In the roughest terms, abduction is what we use to generate a likely hypothesis or an initial diagnosis in response to a phenomenon of interest or a problem of concern, while deduction is used to clarify, to derive, and to explicate the relevant consequences of the selected hypothesis, and induction is used to test the sum of the predictions against the sum of the data.

Pragmatism

Peirce's recipe for pragmatic thinking, called both pragmatism and pragmaticism, is recapitulated in several versions of the so-called pragmatic maxim. Here is one of his more emphatic reiterations of it:

Consider what effects that might conceivably have practical bearings you conceive the objects of your conception to have. Then, your conception of those effects is the whole of your conception of the object.

William James, among others, regarded two of Peirce's papers, " The Fixation of Belief" (1877) and "How to Make Our Ideas Clear" (1878) as pragmatism's origin.
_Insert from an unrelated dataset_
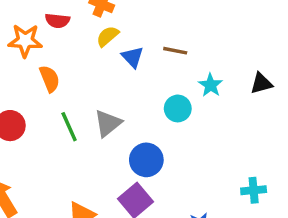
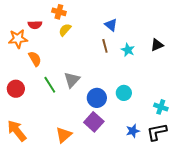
brown line: (175, 51) -> (105, 46), moved, turned 72
blue triangle: (133, 57) -> (111, 25), moved
cyan circle: (178, 108) -> (124, 93), moved
cyan cross: (254, 190) -> (161, 107), turned 32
Peirce conceived pragmatism as a method for clarifying the meaning of difficult ideas through application of the pragmatic maxim. He differed from William James and the early John Dewey, in some of their tangential enthusiasms, in being decidedly more rationalistic and realistic, in several senses of those terms, throughout the preponderance of his own philosophical moods.

Peirce's pragmatism is a method of sorting out conceptual confusions by equating the meaning of any concept with the conceivable operational or practical consequences of whatever it is which the concept portrays. This pragmatism bears no resemblance to "vulgar" pragmatism, which misleadingly connotes a ruthless and Machiavellian search for mercenary or political advantage. Rather, Peirce's pragmatic maxim is the heart of his pragmatism as a method of experimentational mental reflection arriving at conceptions in terms of conceivable confirmatory and disconfirmatory circumstances -- a method hospitable to the generation of explanatory hypotheses, and conducive to the employment and improvement of verification to test the truth of putative knowledge. As such a method, pragmatism leads beyond the usual duo of foundational alternatives, namely:

* Deduction from self-evident truths, or rationalism;

* Induction from experiential phenomena, or empiricism.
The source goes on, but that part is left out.